Digital innovation is quickly taking hold at healthcare organizations across the country as a way to offer better patient care and reduce clinician workload. But there are vast differences between the rates of digital transformation in healthcare systems.
The Cleveland Clinic in Ohio, for instance, leads the pack in many ways as it forms partnerships and adopts new tech to stay on the bleeding edge of health IT. Meanwhile, places such as Delaware Guidance Services, a nonprofit provider of comprehensive psychiatric services for children, are adopting new digital services to simply stay afloat with limited resources. With widespread digital adoption rates, it can be difficult to sift out exactly how digital innovation is progressing.
So where does healthcare digital transformation stand and what are IT leaders targeting as we move into the new year? The American Hospital Association and AVIA surveyed 317 hospital executives in order to figure this out, and found that digital transformation is top of mind for the majority of health IT executives.
According to the survey, 75 percent of hospital executives reported that digital innovation is a priority at their organization as well as a necessity to remain competitive in the healthcare market.
“It’s clear that hospitals recognize and embrace the importance of digital innovation,” Maryjane Wurth, the AHA’s executive vice president and chief operating officer, said in a statement. “Our hope is that by collecting and sharing this data about their aspirations, priorities and challenges we can accelerate the pace of change in the field.”
A Look at the Path Forward for Health IT Innovation
Despite the enthusiasm from executives, there are still significant barriers to digital innovation for many health systems, including resources, funding and operational capacity.

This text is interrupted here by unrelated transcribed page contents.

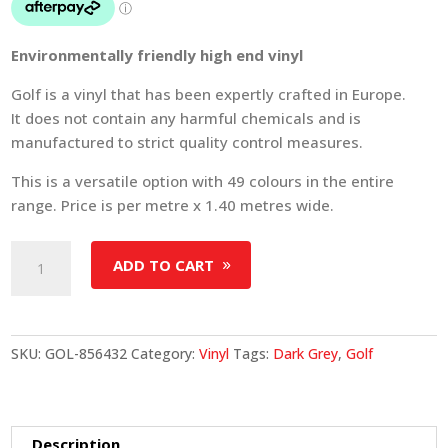
Environmentally friendly high end vinyl
Golf is a vinyl that has been expertly crafted in Europe.
It does not contain any harmful chemicals and is
manufactured to strict quality control measures.
This is a versatile option with 49 colours in the entire
range. Price is per metre x 1.40 metres wide.
Golf
ADD TO CART
-
Colour
856432
quantity
SKU:
GOL-856432
Category:
Vinyl
Tags:
Dark Grey
,
Golf
Description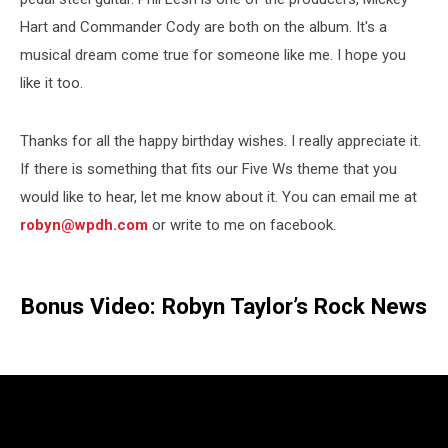
Hart and Commander Cody are both on the album. It's a
musical dream come true for someone like me. I hope you
like it too.
Thanks for all the happy birthday wishes. I really appreciate it.
If there is something that fits our Five Ws theme that you
would like to hear, let me know about it. You can email me at
robyn@wpdh.com
or write to me on facebook.
Bonus Video: Robyn Taylor’s Rock News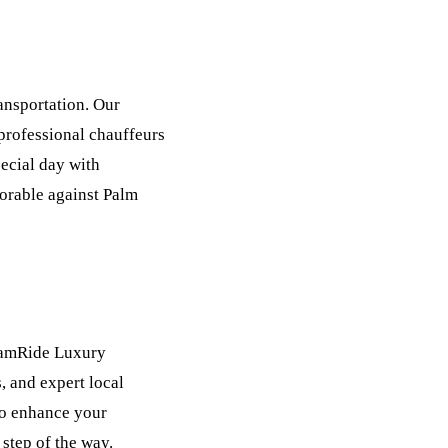
nsportation. Our
 professional chauffeurs
pecial day with
rable against Palm
reamRide Luxury
, and expert local
to enhance your
step of the way.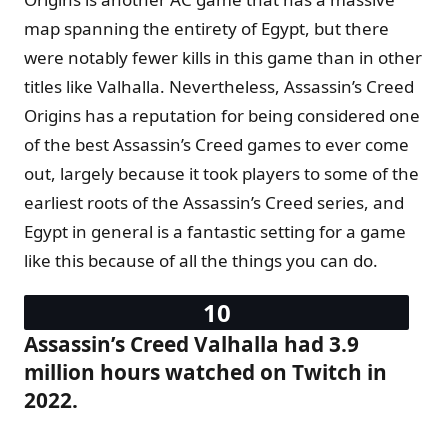
map spanning the entirety of Egypt, but there
were notably fewer kills in this game than in other
titles like Valhalla. Nevertheless, Assassin’s Creed
Origins has a reputation for being considered one
of the best Assassin’s Creed games to ever come
out, largely because it took players to some of the
earliest roots of the Assassin’s Creed series, and
Egypt in general is a fantastic setting for a game
like this because of all the things you can do.
Assassin’s Creed Valhalla had 3.9
million hours watched on Twitch in
2022.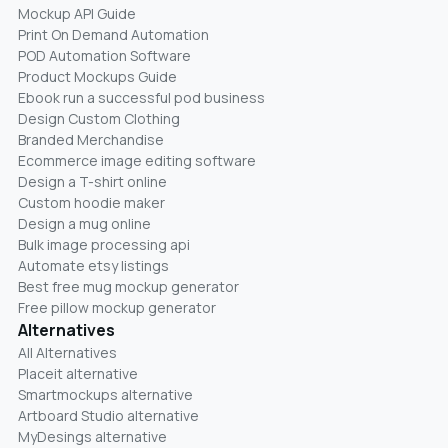
Mockup API Guide
Print On Demand Automation
POD Automation Software
Product Mockups Guide
Ebook run a successful pod business
Design Custom Clothing
Branded Merchandise
Ecommerce image editing software
Design a T-shirt online
Custom hoodie maker
Design a mug online
Bulk image processing api
Automate etsy listings
Best free mug mockup generator
Free pillow mockup generator
Alternatives
All Alternatives
Placeit alternative
Smartmockups alternative
Artboard Studio alternative
MyDesings alternative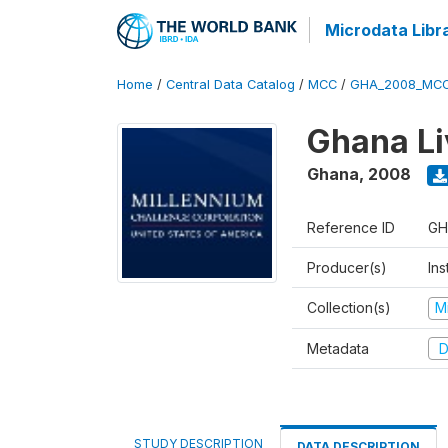
Microdata Libr
Home
/
Central Data Catalog
/
MCC
/
GHA_2008_MCC
Ghana Li
Ghana
,
2008
Reference ID
GH
Producer(s)
Ins
Collection(s)
M
Metadata
D
STUDY DESCRIPTION
DATA DESCRIPTION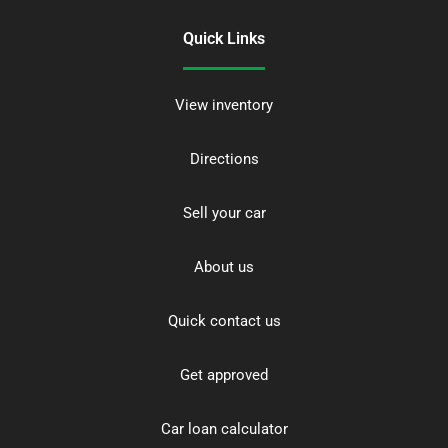
Quick Links
View inventory
Directions
Sell your car
About us
Quick contact us
Get approved
Car loan calculator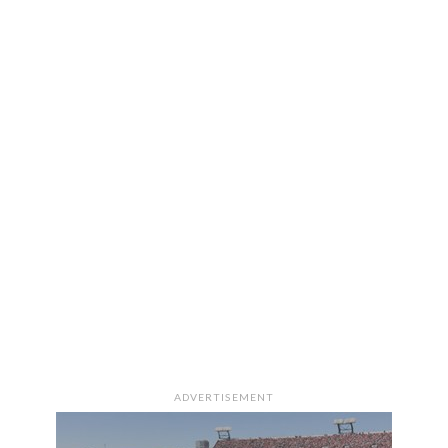
ADVERTISEMENT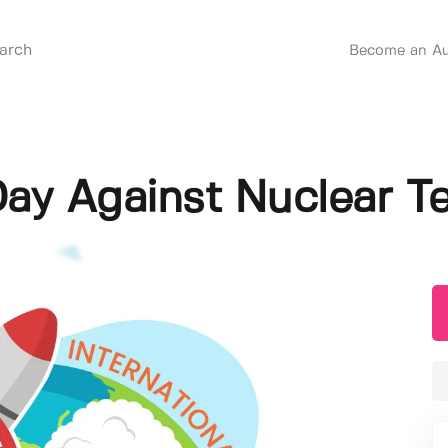
Become an Au
Day Against Nuclear Tes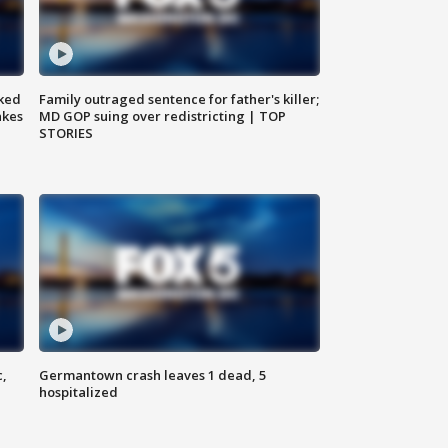
ked
Family outraged sentence for father's killer;
akes
MD GOP suing over redistricting | TOP
STORIES
c,
Germantown crash leaves 1 dead, 5
hospitalized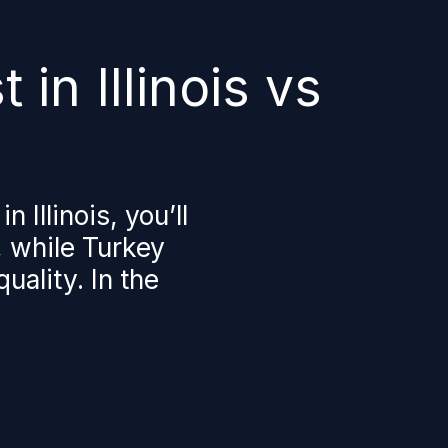
in Illinois vs
 Illinois, you’ll
, while Turkey
uality. In the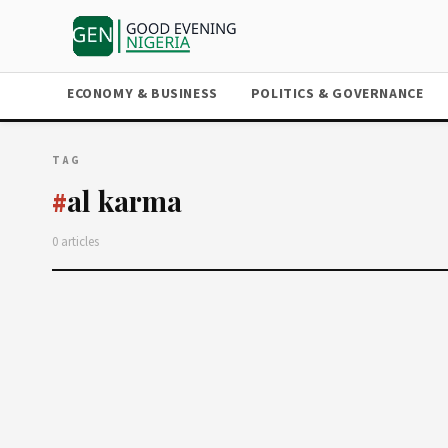
ECONOMY & BUSINESS
POLITICS & GOVERNANCE
TAG
al karma
#
0 articles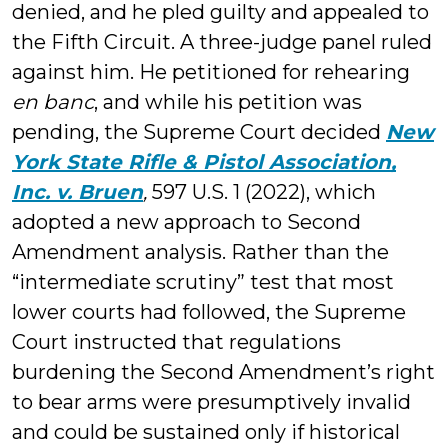
denied, and he pled guilty and appealed to
the Fifth Circuit. A three-judge panel ruled
against him. He petitioned for rehearing
en banc
, and while his petition was
pending, the Supreme Court decided
New
York State Rifle & Pistol Association,
Inc. v. Bruen
,
597 U.S. 1 (2022), which
adopted a new approach to Second
Amendment analysis. Rather than the
“intermediate scrutiny” test that most
lower courts had followed, the Supreme
Court instructed that regulations
burdening the Second Amendment’s right
to bear arms were presumptively invalid
and could be sustained only if historical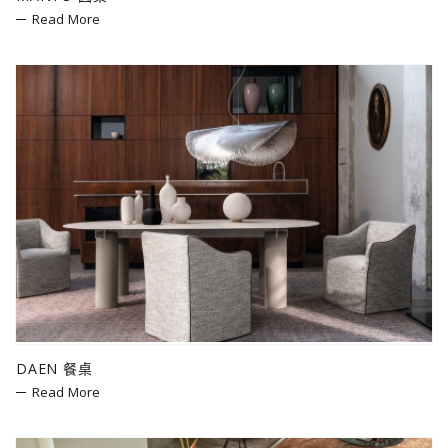
Read More
DAEN 餐桌
Read More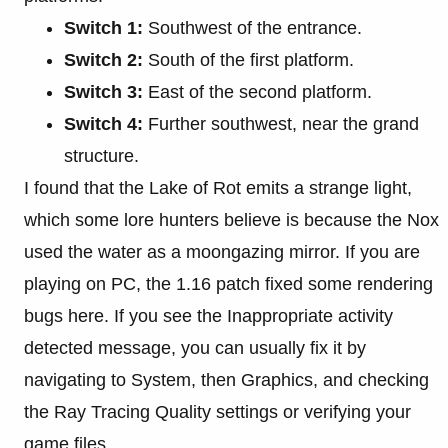
Switch 1:
Southwest of the entrance.
Switch 2:
South of the first platform.
Switch 3:
East of the second platform.
Switch 4:
Further southwest, near the grand
structure.
I found that the Lake of Rot emits a strange light,
which some lore hunters believe is because the Nox
used the water as a moongazing mirror. If you are
playing on PC, the 1.16 patch fixed some rendering
bugs here. If you see the Inappropriate activity
detected message, you can usually fix it by
navigating to System, then Graphics, and checking
the Ray Tracing Quality settings or verifying your
game files.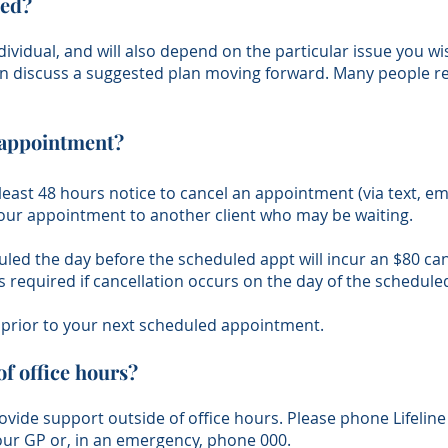
eed?
ndividual, and will also depend on the particular issue you w
an discuss a suggested plan moving forward. Many people req
y appointment?
 least 48 hours notice to cancel an appointment (via text, ema
r your appointment to another client who may be waiting.
d the day before the scheduled appt will incur an $80 canc
is required if cancellation occurs on the day of the schedul
d prior to your next scheduled appointment.
of office hours?
ovide support outside of office hours. Please phone Lifeline 
your GP or, in an emergency, phone 000.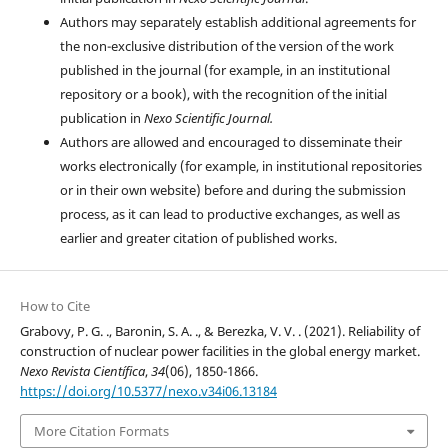
Authors may separately establish additional agreements for
the non-exclusive distribution of the version of the work
published in the journal (for example, in an institutional
repository or a book), with the recognition of the initial
publication in
Nexo Scientific Journal.
Authors are allowed and encouraged to disseminate their
works electronically (for example, in institutional repositories
or in their own website) before and during the submission
process, as it can lead to productive exchanges, as well as
earlier and greater citation of published works.
How to Cite
Grabovy, P. G. ., Baronin, S. A. ., & Berezka, V. V. . (2021). Reliability of
construction of nuclear power facilities in the global energy market.
Nexo Revista Científica
,
34
(06), 1850-1866.
https://doi.org/10.5377/nexo.v34i06.13184
More Citation Formats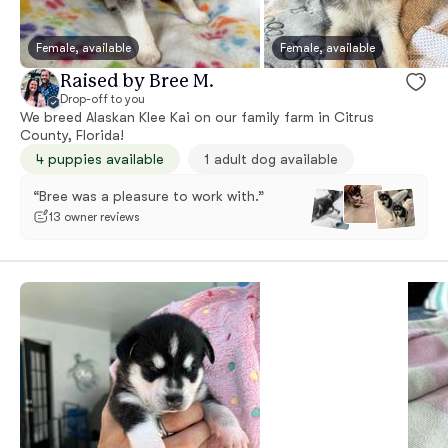
Female, available
Female, available
Raised by Bree M.
Drop-off to you
We breed Alaskan Klee Kai on our family farm in Citrus
County, Florida!
4 puppies available
1 adult dog available
“Bree was a pleasure to work with.”
13 owner reviews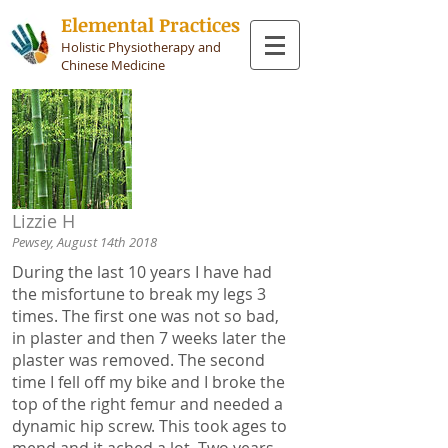
Elemental Practices
Holistic Physiotherapy and
Chinese Medicine
Lizzie H
Pewsey, August 14th 2018
During the last 10 years I have had
the misfortune to break my legs 3
times. The first one was not so bad,
in plaster and then 7 weeks later the
plaster was removed. The second
time I fell off my bike and I broke the
top of the right femur and needed a
dynamic hip screw. This took ages to
mend and it ached a lot. Two years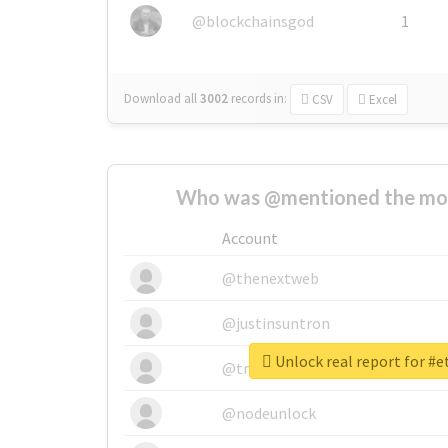
@blockchainsgod
1
Download all
3002
records
in:
CSV
Excel
Who was @mentioned the most
Account
@thenextweb
@justinsuntron
Unlock real report for #
@tnwevents
@nodeunlock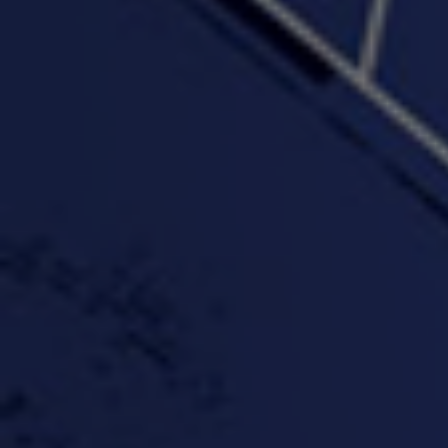
"Wake & Bake"(On The
"What They Gon' Do"
"Wher
Rocks)-MIXTAPE *New
3:57 |
0.6
/ 0.0
Orlanta Music*
3:47 |
2.0
/ 0.0
#ChrisTv Khadijah Rolle
#ClubCloudCypher
"Please Mr Jailer"
Episode 1 (part 1)
3:15 |
-0.6
/ 0.0
11:59 |
3.0
/ 0.0
#KeepUp
#PartyHard - KT feat.
#Pa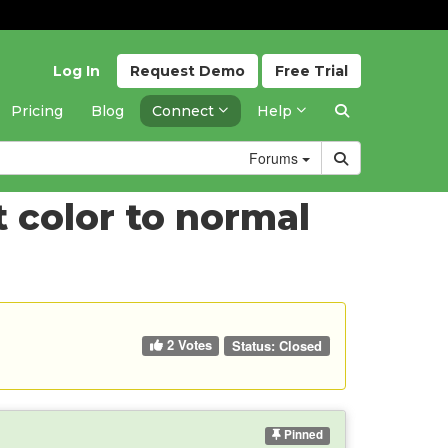
Log In
Request
Demo
Free
Trial
Pricing
Blog
Connect
Help
Forums
 color to normal
2 Votes
Status:
Closed
Pinned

As health IT leaders move forward and push through these issues, AHA and AVIA’s Executive Report lays out five priorities for digital innovation:
Patient-generated data and customized services: New technologies, such as wearables, have entered the scene and offered healthcare providers mountains of data they haven’t had before. Once health systems understand how to securely gather and incorporate data into their operations, “these data sets can allow hospitals and health systems to provide more nimble and personalized care, track population health trends, and efficiently structure patient services,” the report says, specifically noting that the data can help providers take better care of patients with chronic conditions through constant monitoring or “proactively [managing] population health needs.”
Network utilization and management: With the move toward value-based care, health systems are looking for better ways to keep patients in their network. “Digital solutions can help to solve this problem in a variety of ways, including tracking patient utilization data to report and analyze profitability, improving demand management by confirming referral appropriateness and patient readiness, and improving service and access by simplifying scheduling,” the report states.
Referral management and in-network retention: “Matching the right patient to the right physician at the right time through more effective referral management has become a key strategic and operational imperative for hospitals and health systems,” the report states. Logic-based digital tools can offer analysis and decision support to help hospitals and organizations play matchmaker.
Social community support: Emerging digital solutions can play a big role in improving public health and supporting underserved populations effectively. These solutions offer “new opportunities to share data and connect to community partners, providing a virtual network to support the patient,” the report states, adding that with proper use they can help to improve care coordination and outcomes, reducing costs in the long run.
Convenient patient access: Just 26 percent of healthcare executives reported that they had implemented solutions, such as patient portals, to improve patient access to their own health information. But as the world becomes evermore transparent and digital, patients are demanding access. If organizations don’t provide it, patients turn to nontraditional forms of care, leaving health systems behind. “Digital solutions offer opportunities to make it easier for patients to conveniently access their healthcare services, including remote diagnostic tools like telemedicine or virtual exams,” the report states, noting that these technologies will allow organizations to remain competitive.